WHAT THE TASK ASKS: Which lines in the records below contain the word "Ørum"? Copy each of them.
---- TASK DATA
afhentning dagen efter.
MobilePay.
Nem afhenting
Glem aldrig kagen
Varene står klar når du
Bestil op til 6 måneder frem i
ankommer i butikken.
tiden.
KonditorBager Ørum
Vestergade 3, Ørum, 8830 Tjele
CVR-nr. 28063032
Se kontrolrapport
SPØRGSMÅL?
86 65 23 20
--------
EXERCISE SOLUTION:
KonditorBager Ørum
Vestergade 3, Ørum, 8830 Tjele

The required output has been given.